Expected closure of an Ottawa County library reflects national controversy


GVL / Meghan Tripp

Chloe Schram, Staff Writer

Patmos Library, in Jamestown Township near Hudsonville, Michigan, will close in early 2025 due to the rejection of a millage by voters and backlash the library received for having LGBTQ-related books on its shelves.

Voters struck down the millage in order to “defund the library” following disputes over content available at the library, which opponents of the library claimed were setting up children to be “groomed” for sexual assault and pornography. The millage encompasses the majority of the funds for the library’s budget, about 85%. 

The case of the Patmos Library is only one of many, as conservative community members and leaders across the nation call for increased censorship of media available to members of their community, and particularly, children. These actions lead to concerns about the greater impact losing libraries can have on a community. 

Associate Dean of University Libraries at GVSU, Kristen Meyer, said she was devastated by the situation occurring with the Patmos Library.

“Actions like this are deeply concerning and threaten the preservation of our free and democratic society,” Meyer said. “Libraries facilitate the free exchange of ideas and defend First Amendment constitutional freedoms, including the freedom to speak, publish and read.” 

In addition to the hate Patmos Library has received from community members, it also received a threatening message from Republican 11th Congressional District Chair, Shane Trejo.

“Time to shut down the library by force,” Trejo said on Facebook. “And then perhaps charge the people writing these checks as accessories for child abuse.” 

A board member of the library has filed a report on the hate comment for safety measures to protect the library in case any hateful actions occur.

According to Bridge MI, many of these LGBTQ books that Trejo deemed “accessories for child abuse” are award-winning novels with stories involving same-sex couples. 

Patmos Library has approximately 90 pieces of LGBTQ related material out of an inventory of around 67,000. 

Dean of University Libraries at Grand Valley State University, Annie Bélanger, said representation matters and it’s a crucial part of library books and resources. 

“When books that represent those that are now, and have historically been, structurally excluded  are censored, there is a strong message sent about who gets to belong, who is valued and who gets to be seen in books,” Bélanger said. 

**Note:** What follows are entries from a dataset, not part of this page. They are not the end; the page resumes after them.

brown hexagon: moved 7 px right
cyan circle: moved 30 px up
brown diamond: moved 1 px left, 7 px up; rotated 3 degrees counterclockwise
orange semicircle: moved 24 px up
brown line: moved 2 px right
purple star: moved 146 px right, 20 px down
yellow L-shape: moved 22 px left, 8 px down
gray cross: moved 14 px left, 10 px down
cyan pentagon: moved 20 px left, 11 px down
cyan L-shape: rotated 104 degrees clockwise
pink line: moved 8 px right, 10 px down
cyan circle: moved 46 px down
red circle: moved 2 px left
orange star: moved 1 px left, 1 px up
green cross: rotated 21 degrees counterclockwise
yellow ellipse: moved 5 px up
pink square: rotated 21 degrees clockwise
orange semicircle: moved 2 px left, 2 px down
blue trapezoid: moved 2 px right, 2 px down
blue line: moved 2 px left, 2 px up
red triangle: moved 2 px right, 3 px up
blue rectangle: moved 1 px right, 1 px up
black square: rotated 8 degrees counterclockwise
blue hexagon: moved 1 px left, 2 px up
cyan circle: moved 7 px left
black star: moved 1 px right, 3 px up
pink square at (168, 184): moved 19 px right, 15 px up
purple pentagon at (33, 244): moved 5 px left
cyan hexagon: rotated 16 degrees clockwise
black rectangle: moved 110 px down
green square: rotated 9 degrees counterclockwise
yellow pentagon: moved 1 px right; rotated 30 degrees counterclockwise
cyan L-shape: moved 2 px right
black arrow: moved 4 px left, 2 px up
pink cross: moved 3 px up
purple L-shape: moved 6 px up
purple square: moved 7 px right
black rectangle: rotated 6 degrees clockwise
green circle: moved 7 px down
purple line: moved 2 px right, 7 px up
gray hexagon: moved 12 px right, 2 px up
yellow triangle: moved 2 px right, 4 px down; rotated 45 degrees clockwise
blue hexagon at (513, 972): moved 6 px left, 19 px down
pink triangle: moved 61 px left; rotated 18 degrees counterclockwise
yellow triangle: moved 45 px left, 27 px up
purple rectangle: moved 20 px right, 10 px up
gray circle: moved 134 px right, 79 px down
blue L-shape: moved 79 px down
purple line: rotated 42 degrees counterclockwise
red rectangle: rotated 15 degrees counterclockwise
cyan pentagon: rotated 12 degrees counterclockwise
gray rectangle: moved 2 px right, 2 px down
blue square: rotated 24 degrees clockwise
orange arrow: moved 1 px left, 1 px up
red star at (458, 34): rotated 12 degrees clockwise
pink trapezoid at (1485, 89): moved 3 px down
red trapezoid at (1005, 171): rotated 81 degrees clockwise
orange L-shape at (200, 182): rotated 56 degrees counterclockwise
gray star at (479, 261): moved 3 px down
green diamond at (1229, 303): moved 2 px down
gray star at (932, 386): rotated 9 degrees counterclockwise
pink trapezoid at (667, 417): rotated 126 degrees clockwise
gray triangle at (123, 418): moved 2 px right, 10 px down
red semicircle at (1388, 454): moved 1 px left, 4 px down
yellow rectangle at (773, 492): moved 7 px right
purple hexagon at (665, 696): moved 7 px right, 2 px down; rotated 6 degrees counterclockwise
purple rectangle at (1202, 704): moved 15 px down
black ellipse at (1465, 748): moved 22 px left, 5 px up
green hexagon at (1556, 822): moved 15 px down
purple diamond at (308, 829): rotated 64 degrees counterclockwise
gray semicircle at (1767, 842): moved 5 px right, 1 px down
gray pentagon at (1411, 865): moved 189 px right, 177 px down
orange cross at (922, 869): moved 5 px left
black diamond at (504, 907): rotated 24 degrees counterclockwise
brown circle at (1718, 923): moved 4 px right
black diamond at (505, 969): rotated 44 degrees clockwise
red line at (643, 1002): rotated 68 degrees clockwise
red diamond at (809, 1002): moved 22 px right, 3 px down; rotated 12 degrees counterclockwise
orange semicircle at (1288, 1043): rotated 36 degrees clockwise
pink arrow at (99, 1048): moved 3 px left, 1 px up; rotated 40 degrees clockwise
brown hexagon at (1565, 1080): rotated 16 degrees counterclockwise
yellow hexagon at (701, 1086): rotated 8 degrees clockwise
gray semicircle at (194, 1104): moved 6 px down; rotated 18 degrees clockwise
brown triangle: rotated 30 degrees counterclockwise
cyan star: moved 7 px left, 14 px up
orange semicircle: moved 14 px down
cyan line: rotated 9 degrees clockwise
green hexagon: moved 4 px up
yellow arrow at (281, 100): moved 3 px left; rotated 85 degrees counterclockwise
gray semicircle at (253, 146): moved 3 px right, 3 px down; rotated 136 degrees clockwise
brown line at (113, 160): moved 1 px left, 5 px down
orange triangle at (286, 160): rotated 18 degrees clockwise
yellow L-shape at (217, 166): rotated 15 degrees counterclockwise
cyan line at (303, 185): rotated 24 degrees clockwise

Similarly, Meyer said when governments or communities “exert power and pressure” in terms of deciding what material other people have access to read, there are “chilling societal consequences.”

Bélanger said removing libraries or these books can have a negative effect on children and communities. 

“Reading is an important component of literacy and in turn of social mobility,” Bélanger said. “Reading allows children to see others work through struggles without risk to themselves, often problems they may be facing now or in the future.” 

The Jamestown Township Library received a $100,000 donation, allowing the library to continue operating until January 2025 instead of September 2024.

The issue of banned books and exclusion is not unique to Hudsonville but reflects a larger battle between the public and libraries both public and in schools. For instance, a Florida law that went into effect in July 2022 requires books to be approved by a specific “school district employee who holds a valid educational media specialist certificate.”  This has led teachers to cover up or remove books in their personal libraries. 

This change has been part of many changes to public schools initiated by Florida Governor Ron DeSantis. In Florida, the Parental Rights in Education Bill, also known as the “Don’t Say Gay” bill, bans public school teachers from discussing any matters of gender identity or sexual orientation in the classroom.

According to NPR, DeSantis said teaching kindergarteners they can be whatever they want is wrong and inappropriate. 

“I feel loss and grief that citizens continue to want to erase significant portions of the cultures that make up the US,” Bélanger said. “I feel anger that children who hold these non-dominant identities won’t be able to benefit from reading in the same way as their cisgendered straight white peers.”